A few performance-related questions

Haath · April 6, 2023, 8:15am

Hey guys, apologies in advance if these have been answered before. I did search the forum, and some of these topics have been discussed briefly in the past, but I wasn’t able to find the answers I was looking for.

1. Using `go.get()` instead of `go.get_position()`

If I understand correctly, the following has some performance implications since it needs to allocate a new vector3 object.

pos = go.get_position(".")

So do I understand correctly that the following would be faster?

pos_x = go.get(".", "position.x")
pos_y = go.get(".", "position.y")

Ditto for using go.set(), instead of go.set_position().

2. Storing non-property objects on `self`?

Suppose I want to store data on a script that don’t qualify to be Defold properties (e.g lists, strings, tables).
So far what I’ve been doing is something like the following:

go.property("health", 100)

function init(self)
    self.some_list = [ ... ]
    self.some_string = "hello world"
end

Sure I can’t access these custom properties using go.set() or go.get(), but I can access them from the other callbacks in the script and that’s fine for me.

Is this something that would hinder performance in the long-term?
If yes, how would you recommend to do it instead?

3. Accessing properties through `self` or through the API

Performance-wise, is there any difference between the following two approaches?

health = self.health
self.health = health + 10

health = go.get('#', 'health')
go.set('#', 'health', health + 10)

(assume for simplicity that I have pre-hashed the # and health strings)

britzl · April 6, 2023, 8:32am

You can quickly performance test this:

go.property("health", 0)

function init(self)
	local iterations = 1000000

	local t = socket.gettime()
	for i=1,iterations do
		local x = go.get_position().x
	end
	print("go.get_position().x took ", (socket.gettime() - t))
	
	local t = socket.gettime()
	for i=1,iterations do
		local x = go.get(".", "position.x")
	end
	print("go.get() position.x took ", (socket.gettime() - t))

	local t = socket.gettime()
	for i=1,iterations do
		local health = self.health
		self.health = health + 10
	end
	print("self.health took ", (socket.gettime() - t))

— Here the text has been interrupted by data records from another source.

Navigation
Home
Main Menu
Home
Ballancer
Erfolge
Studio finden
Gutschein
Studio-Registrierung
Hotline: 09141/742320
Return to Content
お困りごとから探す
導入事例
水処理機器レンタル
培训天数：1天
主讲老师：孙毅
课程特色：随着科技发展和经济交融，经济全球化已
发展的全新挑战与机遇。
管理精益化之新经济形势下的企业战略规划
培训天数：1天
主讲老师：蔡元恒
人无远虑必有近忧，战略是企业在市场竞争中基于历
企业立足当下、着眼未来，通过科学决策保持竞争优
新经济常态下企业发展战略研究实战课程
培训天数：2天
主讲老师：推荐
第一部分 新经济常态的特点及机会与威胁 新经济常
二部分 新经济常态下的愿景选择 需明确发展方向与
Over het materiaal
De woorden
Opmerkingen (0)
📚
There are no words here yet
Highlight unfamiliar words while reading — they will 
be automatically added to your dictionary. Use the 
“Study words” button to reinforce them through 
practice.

	local t = socket.gettime()
	for i=1,iterations do
		local health = go.get('#', 'health')
		go.set('#', 'health', health + 10)
	end
	print("go.get() and set() health took ", (socket.gettime() - t))
end

DEBUG:SCRIPT: go.get_position().x took 	0.13211512565613
DEBUG:SCRIPT: go.get() position.x took 	0.38671708106995
DEBUG:SCRIPT: self.health took 	0.055711030960083
DEBUG:SCRIPT: go.get() and set() health took 	0.89836716651917

Haath · April 6, 2023, 10:49am

I guess I was mostly hoping for a discussion on the why. It would be good to know the reasons behind performance differences, and to better understand why they occur from the engine’s perspective.
I can’t always measure every single instance where I decide to use position.x instead of get_position(), but it would still be nice to know which of the two is better for a given situation based on an understanding of what the engine would do…

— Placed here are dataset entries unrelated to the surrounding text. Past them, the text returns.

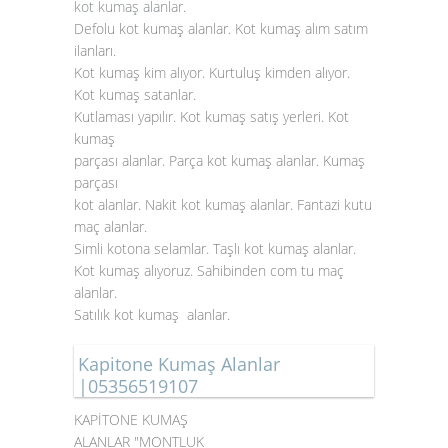
kot kumaş alanlar
.
Defolu kot kumaş alanlar. Kot kumaş alım satım
ilanları.
Kot kumaş kim alıyor. Kurtuluş kimden alıyor.
Kot kumaş satanlar.
Kutlaması yapılır. Kot kumaş satış yerleri. Kot
kumaş
parçası alanlar. Parça kot kumaş alanlar. Kumaş
parçası
kot alanlar. Nakit kot kumaş alanlar. Fantazi kutu
maç alanlar.
Simli kotona selamlar. Taşlı kot kumaş alanlar.
Kot kumaş alıyoruz. Sahibinden com tu maç
alanlar.
Satılık kot kumaş alanlar.
Kapitone Kumaş Alanlar
|05356519107
KAPİTONE KUMAŞ
ALANLAR "MONTLUK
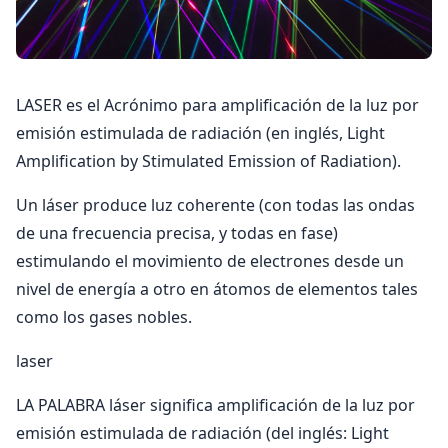
LASER es el Acrónimo para amplificación de la luz por
emisión estimulada de radiación (en inglés, Light
Amplification by Stimulated Emission of Radiation).
Un láser produce luz coherente (con todas las ondas
de una frecuencia precisa, y todas en fase)
estimulando el movimiento de electrones desde un
nivel de energía a otro en átomos de elementos tales
como los gases nobles.
laser
LA PALABRA láser significa amplificación de la luz por
emisión estimulada de radiación (del inglés: Light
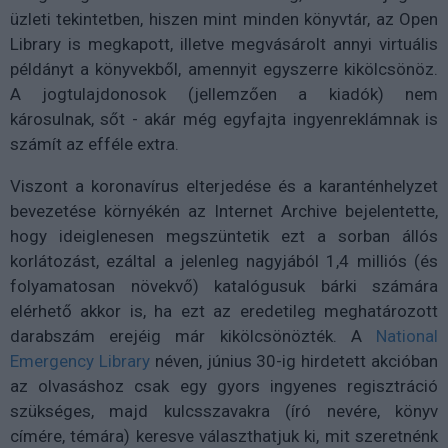
üzleti tekintetben, hiszen mint minden könyvtár, az Open
Library is megkapott, illetve megvásárolt annyi virtuális
példányt a könyvekből, amennyit egyszerre kikölcsönöz.
A jogtulajdonosok (jellemzően a kiadók) nem
károsulnak, sőt - akár még egyfajta ingyenreklámnak is
számít az efféle extra.
Viszont a koronavírus elterjedése és a karanténhelyzet
bevezetése környékén az Internet Archive bejelentette,
hogy ideiglenesen megszüntetik ezt a sorban állós
korlátozást, ezáltal a jelenleg nagyjából 1,4 milliós (és
folyamatosan növekvő) katalógusuk bárki számára
elérhető akkor is, ha ezt az eredetileg meghatározott
darabszám erejéig már kikölcsönözték. A
National
Emergency Library
néven, június 30-ig hirdetett akcióban
az olvasáshoz csak egy gyors ingyenes regisztráció
szükséges, majd kulcsszavakra (író nevére, könyv
címére, témára) keresve választhatjuk ki, mit szeretnénk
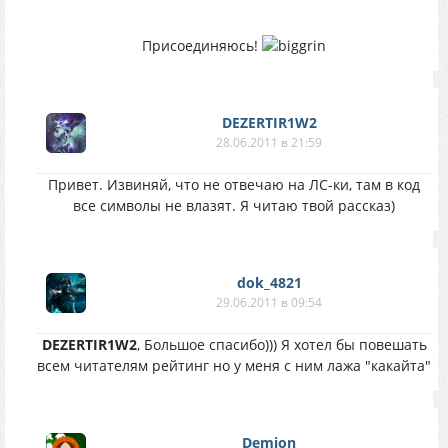
Присоединяюсь!
DEZERTIR1W2
28.06.2011 в 21:59
Привет. Извиняй, что не отвечаю на ЛС-ки, там в код
все символы не влазят. Я читаю твой рассказ)
dok_4821
29.06.2011 в 09:54
DEZERTIR1W2
, Большое спасибо))) Я хотел бы повешать
всем читателям рейтинг но у меня с ним лажа "какайта"
Demion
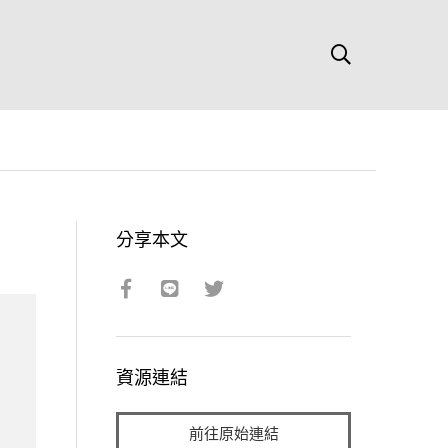
分享本文
資源連結
前往原始連結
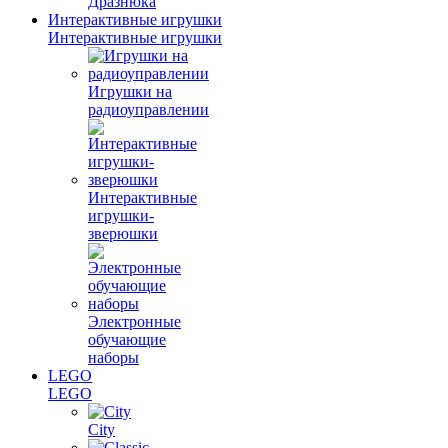
Дразнюка
Интерактивные игрушки
Интерактивные игрушки
Игрушки на
радиоуправлении
Интерактивные
игрушки-
зверюшки
Электронные
обучающие
наборы
LEGO
LEGO
City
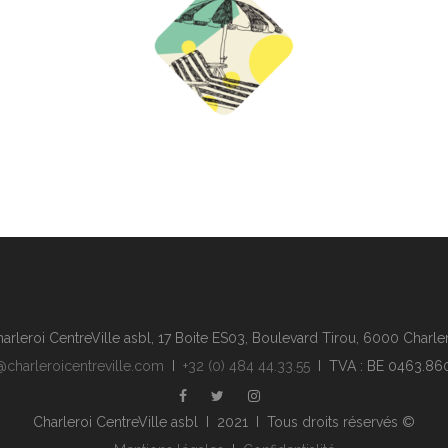
arleroi CentreVille asbl, 17 Boite ES03, Boulevard Tirou, 6000 Charle
@charleroicentreville.com
I
+32 (0) 484 44.33.55
I TVA : BE 0463.86
Charleroi CentreVille asbl I 2021 I Tous droits réservés ©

Interesting thing is that with your measuring method, by pre-hashing the strings., #, health and position.x, the final times were somehow slower than the variant without pre-hashing! Even though the general advice is that storing the pre-hashed ids and urls is good practice, right?

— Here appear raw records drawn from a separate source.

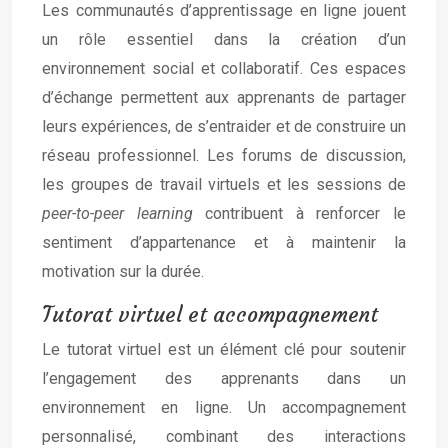
Les communautés d’apprentissage en ligne jouent
un rôle essentiel dans la création d’un
environnement social et collaboratif. Ces espaces
d’échange permettent aux apprenants de partager
leurs expériences, de s’entraider et de construire un
réseau professionnel. Les forums de discussion,
les groupes de travail virtuels et les sessions de
peer-to-peer learning
contribuent à renforcer le
sentiment d’appartenance et à maintenir la
motivation sur la durée.
Tutorat virtuel et accompagnement
Le tutorat virtuel est un élément clé pour soutenir
l’engagement des apprenants dans un
environnement en ligne. Un accompagnement
personnalisé, combinant des interactions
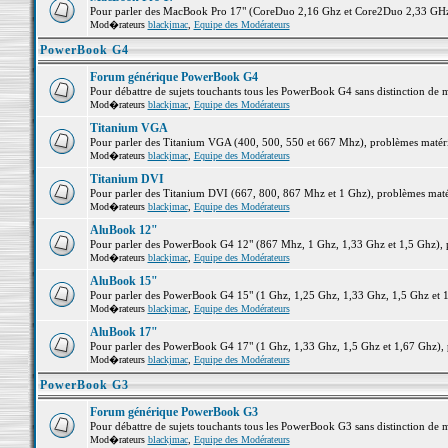
Pour parler des MacBook Pro 17" (CoreDuo 2,16 Ghz et Core2Duo 2,33 GHz et
Mod�rateurs
blackjmac
,
Equipe des Modérateurs
PowerBook G4
Forum générique PowerBook G4
Pour débattre de sujets touchants tous les PowerBook G4 sans distinction de 
Mod�rateurs
blackjmac
,
Equipe des Modérateurs
Titanium VGA
Pour parler des Titanium VGA (400, 500, 550 et 667 Mhz), problèmes matériel
Mod�rateurs
blackjmac
,
Equipe des Modérateurs
Titanium DVI
Pour parler des Titanium DVI (667, 800, 867 Mhz et 1 Ghz), problèmes matérie
Mod�rateurs
blackjmac
,
Equipe des Modérateurs
AluBook 12"
Pour parler des PowerBook G4 12" (867 Mhz, 1 Ghz, 1,33 Ghz et 1,5 Ghz), pro
Mod�rateurs
blackjmac
,
Equipe des Modérateurs
AluBook 15"
Pour parler des PowerBook G4 15" (1 Ghz, 1,25 Ghz, 1,33 Ghz, 1,5 Ghz et 1,6
Mod�rateurs
blackjmac
,
Equipe des Modérateurs
AluBook 17"
Pour parler des PowerBook G4 17" (1 Ghz, 1,33 Ghz, 1,5 Ghz et 1,67 Ghz), pr
Mod�rateurs
blackjmac
,
Equipe des Modérateurs
PowerBook G3
Forum générique PowerBook G3
Pour débattre de sujets touchants tous les PowerBook G3 sans distinction de 
Mod�rateurs
blackjmac
,
Equipe des Modérateurs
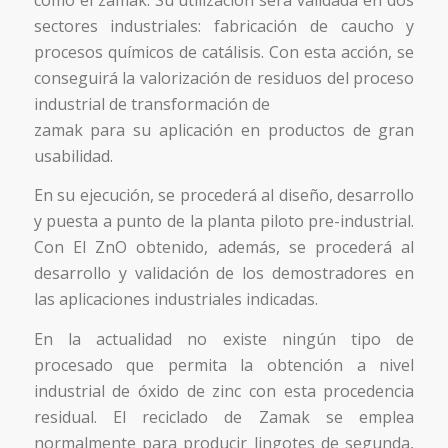
sectores industriales: fabricación de caucho y
procesos químicos de catálisis. Con esta acción, se
conseguirá la valorización de residuos del proceso
industrial de transformación de
zamak para su aplicación en productos de gran
usabilidad.
En su ejecución, se procederá al diseño, desarrollo
y puesta a punto de la planta piloto pre-industrial.
Con El ZnO obtenido, además, se procederá al
desarrollo y validación de los demostradores en
las aplicaciones industriales indicadas.
En la actualidad no existe ningún tipo de
procesado que permita la obtención a nivel
industrial de óxido de zinc con esta procedencia
residual. El reciclado de Zamak se emplea
normalmente para producir lingotes de segunda,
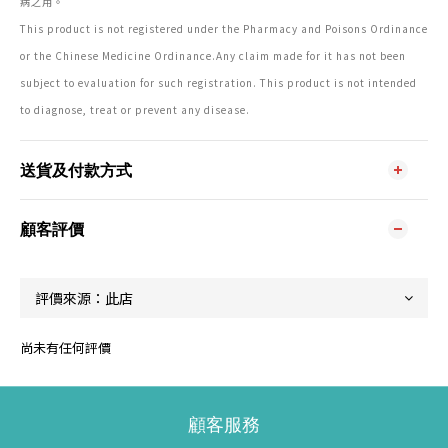
病之用。
This product is not registered under the Pharmacy and Poisons Ordinance
or the Chinese Medicine Ordinance.Any claim made for it has not been
subject to evaluation for such registration. This product is not intended
to diagnose, treat or prevent any disease.
送貨及付款方式
顧客評價
尚未有任何評價
顧客服務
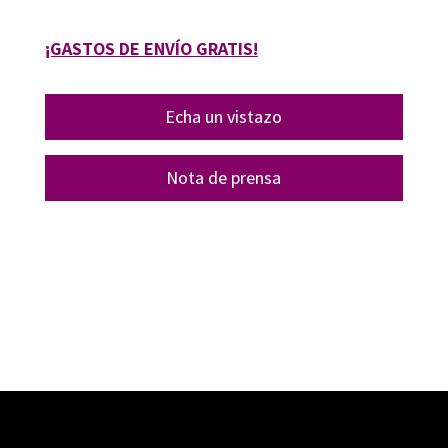
¡GASTOS DE ENVÍO GRATIS!
Echa un vistazo
Nota de prensa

But a problem with making measurements like this by summing continuous for-loops, is that it is very prone to interference both by the OS, and also most importantly from the state of the cache. If you access a thing once it may take some time, but if you continue accessing the same thing repeatedly with no other code in between those subsequent accesses will be orders of magnitude faster.

So I tried to reduce the influence of the cache by making fewer measurements at a time, but averaged over multiple update() loops. These were my results:

DEBUG:SCRIPT: === WITH PREHASHING ===
DEBUG:SCRIPT: go.get_position().x took 	2.2255428253658e-07
DEBUG:SCRIPT: go.get() position.x took 	6.4795357840402e-07
DEBUG:SCRIPT: self.health took 	1.0122067083127e-07
DEBUG:SCRIPT: go.get() and set() health took 	1.5873379177517e-06
DEBUG:SCRIPT: === NO PREHASHING ===
DEBUG:SCRIPT: go.get_position().x took 	0.28761606367808
DEBUG:SCRIPT: go.get() position.x took 	0.26440494274967
DEBUG:SCRIPT: self.health took 	0
DEBUG:SCRIPT: go.get() and set() health took 	2.1192762586806

Based on this, question 3 seems obvious, accessing the property is much faster directly, even with the id pre-hashed.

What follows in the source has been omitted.